Had to investigate a problem where monit (a small but powerful daemon to check processes) had restarted the process of an application server.
The application server itself serves a web application and listens on port 8088. The monit check looks like this:
check process application matching "/srv/application/deploy/bin/application"
start program = "/etc/init.d/application start"
stop program = "/etc/init.d/application stop"

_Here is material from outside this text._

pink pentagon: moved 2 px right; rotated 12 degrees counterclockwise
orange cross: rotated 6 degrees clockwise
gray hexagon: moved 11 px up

if failed host 127.0.0.1 port 8088 protocol http then restart
if 5 restarts within 5 cycles then timeout
In the monit logs (/var/log/monit.log) the restart can clearly be seen:
[CEST Oct 5 20:26:49] error : 'application' failed protocol test [HTTP] at INET[127.0.0.1:8088] via TCP -- HTTP: Error receiving data -- Resource temporarily unavailable
[CEST Oct 5 20:26:49] info : 'application' trying to restart
[CEST Oct 5 20:26:49] info : 'application' stop: /etc/init.d/application
I also checked our Icinga monitoring if it did see the same problem. But no, Icinga's HTTP check worked. Then I double-checked with previous monit restarting actions. In the past, when the http request on port 8088 was not reachable, monit logged the following line:
error : 'application' failed, cannot open a connection to INET[127.0.0.1:8088] via TCP
But in this case the logged event clearly says:
'application' failed protocol test [HTTP] at INET[127.0.0.1:8088] via TCP -- HTTP: Error receiving data -- Resource temporarily unavailable
The difference is therefore clearly on layer 7. The port was up - but inside the http protocol something was wrong. The message "resource temporarily unavailable" sounded somewhat familiar to me. I manage a lot of reverse proxies and whenever the upstream/backend server is gone, a 50x error is shown with a similar message. I asked the developer of this application if the application serves a 5xx. Turns out - almost; A backend resource of the application was not available in that very moment and the application, by its design, started to respond with http status 423 (Locked). I checked the monit documentation and indeed found a very important information:
STATUS option can be used to explicitly test the HTTP status code returned by the HTTP server. If not used, the HTTP protocol test will fail if the status code returned is greater than or equal to 400. You can override this behaviour by using the status qualifier.
Here we go. monit expects by default a http status of =< 400. As soon as the application returned a 423, monit considered the application failed and restarted it.
To solve this problem, a specially crafted application URL will from now on be requested (by using the "request" option in the monit check) which always returns a http status 200 as long as the application itself is running.